The data START

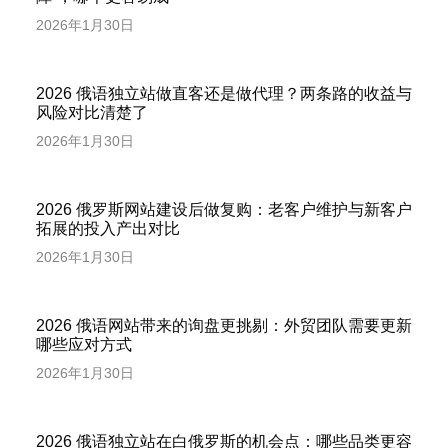
2026年1月30日
2026 俄语独立站做直客还是做代理？两条路的收益与
风险对比清楚了
2026年1月30日
2026 俄罗斯网站建设后做复购：老客户维护与新客户
拓展的投入产出对比
2026年1月30日
2026 俄语网站带来的询盘更挑剔：外贸团队需要更新
哪些应对方式
2026年1月30日
2026 俄语独立站在白俄罗斯的机会点：哪些品类更容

The data END

# The task:
Each entry above must be printed exactly, apart from its pictures.

# Reply:
2026年1月30日
2026 俄语独立站做直客还是做代理？两条路的收益与
风险对比清楚了
2026年1月30日
2026 俄罗斯网站建设后做复购：老客户维护与新客户
拓展的投入产出对比
2026年1月30日
2026 俄语网站带来的询盘更挑剔：外贸团队需要更新
哪些应对方式
2026年1月30日
2026 俄语独立站在白俄罗斯的机会点：哪些品类更容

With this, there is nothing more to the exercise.